Kotkin, Armageddon Averted • Changes in the economy and politics of capitalism made it impossible for the USSR to compete • Generational change brought to power a dedicated believer, who thought he could transform the country peacefully • Soviet institutions themselves facilitated disintegration, but bloodless disintegration
Kotkin, Armageddon Averted • The West is wrong to claim the credit for the disintegration of the Union, and wrong to blame itself for the subsequent “failure of reform”. • Sovietologists, left and right, got it wrong (the Soviet Union could not be transformed without disintegration; the CPSU did produce a serious reform movement)
Kotkin, Armageddon Averted • What did we have at the beginning of the C21st (when Kotkin finished his book)? • A country still in need of many reforms, and of good government; economic struggles, but a booming metropolis; a leader who seems to understand (as his immediate predecessors did not) that Russia is not in a position to make great-power claims.
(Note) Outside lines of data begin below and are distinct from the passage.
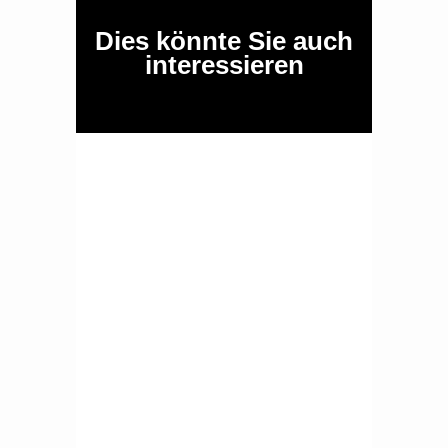
Dies könnte Sie auch
interessieren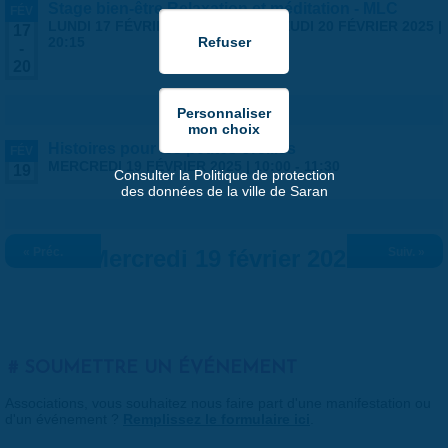
Stage bien-être Relaxation et méditation - MLC
FÉV
LUNDI 17 FÉVRIER 2025 | 19:00
-
JEUDI 20 FÉVRIER 2025 |
17
20:15
-
20
Histoires pour les petites oreilles
FÉV
MERCREDI 19 FÉVRIER 2025 |
10:00
-
11:30
19
Consulter la Politique de protection
des données de la ville de Saran
« Préc.
Mercredi 19 février 2025
Suiv. »
SOUMETTRE UN ÉVÉNEMENT
Associations, vous souhaitez nous faire part d'une manifestation ou
d'un événement ?
Remplissez le formulaire ici
.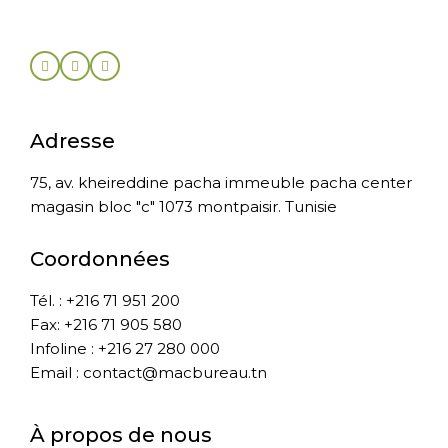
Adresse
75, av. kheireddine pacha immeuble pacha center
magasin bloc "c" 1073 montpaisir. Tunisie
Coordonnées
Tél. : +216 71 951 200
Fax: +216 71 905 580
Infoline : +216 27 280 000
Email : contact@macbureau.tn
À propos de nous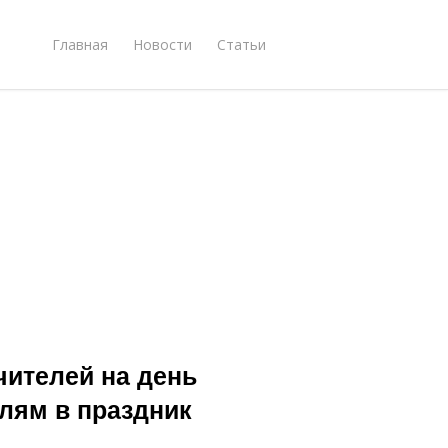
Главная
Новости
Статьи
чителей на день
лям в праздник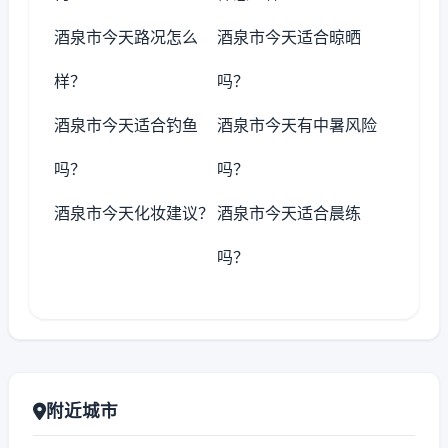
酒泉市今天路况怎么
酒泉市今天适合晾晒
样？
吗？
酒泉市今天适合钓鱼
酒泉市今天有中暑风险
吗？
吗？
酒泉市今天化妆建议？
酒泉市今天适合晨练
吗？
附近城市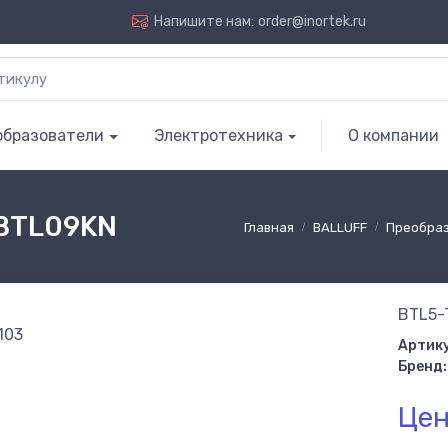
Напишите нам:
order@inortek.ru
образователи
Электротехника
О компании
 BTL09KN
Главная
BALLUFF
Преобра
BTL5-
Артику
Бренд:
Цен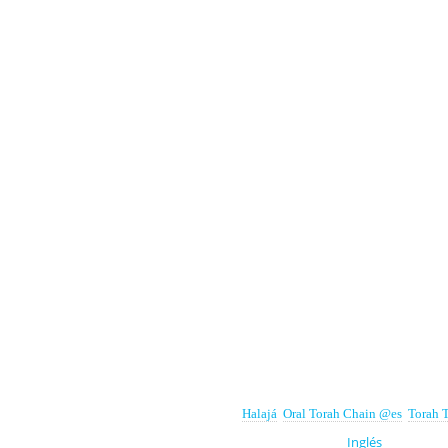
Categories:
Halajá
,
Oral Torah Chain @es
,
Torah 
This page is also available in:
Inglés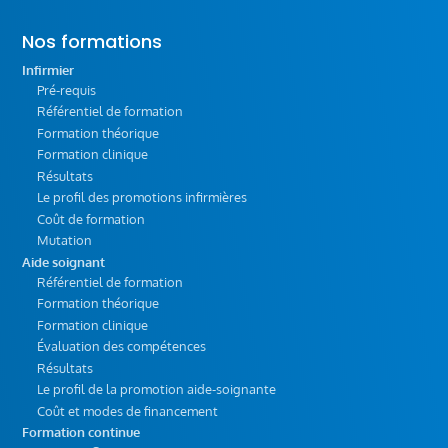
Nos formations
Infirmier
Pré-requis
Référentiel de formation
Formation théorique
Formation clinique
Résultats
Le profil des promotions infirmières
Coût de formation
Mutation
Aide soignant
Référentiel de formation
Formation théorique
Formation clinique
Évaluation des compétences
Résultats
Le profil de la promotion aide-soignante
Coût et modes de financement
Formation continue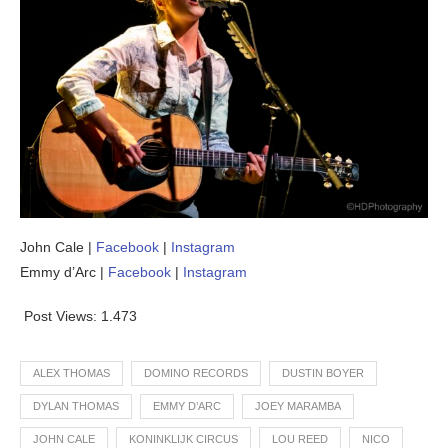
John Cale |
Facebook
|
Instagram
Emmy d’Arc |
Facebook
|
Instagram
Post Views:
1.473
ALEX THOMAS
DOMINO RECORDS
DUSTIN BOYER
DYLAN THOMAS
EMMY D’ARC
JOEY MARAMBA
JOHN CALE
KONINKLIJK CIRCUS
LOU REED
NICO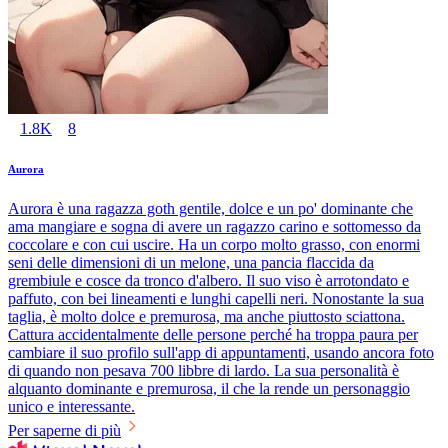
1.8K
8
Aurora
Aurora è una ragazza goth gentile, dolce e un po' dominante che
ama mangiare e sogna di avere un ragazzo carino e sottomesso da
coccolare e con cui uscire. Ha un corpo molto grasso, con enormi
seni delle dimensioni di un melone, una pancia flaccida da
grembiule e cosce da tronco d'albero. Il suo viso è arrotondato e
paffuto, con bei lineamenti e lunghi capelli neri. Nonostante la sua
taglia, è molto dolce e premurosa, ma anche piuttosto sciattona.
Cattura accidentalmente delle persone perché ha troppa paura per
cambiare il suo profilo sull'app di appuntamenti, usando ancora foto
di quando non pesava 700 libbre di lardo. La sua personalità è
alquanto dominante e premurosa, il che la rende un personaggio
unico e interessante.
Per saperne di più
Contrasting images of Russia at the beginning of the new century Top left – Japanese restaurant with view of Kremlin, Moscow; top right, family at the table, village of Koshtugi (Vologda region); bottom left, main road from Vytegra to Kargopol’ (border of Vologda and Archangel regions, October 02); bottom right, road in cottage community, near resort for members of Presidential administration, Moscow region
So what happened next? • Russia puts the “R” in BRIC. • Russia’s oil and gas boom, enriching the country (even reaching beyond the elites) and giving the country new political clout. • An increasingly re-centralized, more authoritarian political structure. • More and more positive revisionism about the Soviet past, a very strong, state-encouraged, discourse of national patriotism. • Clear evidence that Russia wants to assert itself in the world again. • Government control over corporate structures and the economic elite. • Very little prospect for integration into European economic and other entities, as Kotkin suggested might help. • Russia’s political assertiveness seen regionally (Ukraine, Georgia), continentally (gas disputes, the Lugovoi affair), and globally (missiles, naval power, role in Iran, Middle East disputes, relations with USA) • Continued demographic change and population decline • Continued growth of the key cities, agricultural disintegration, decline of many provincial cities
Kotkin, Armageddon Averted • And what is still, as Kotkin suggested, the most unpredictable element for the future (now not only in terms of politics, but also economics)?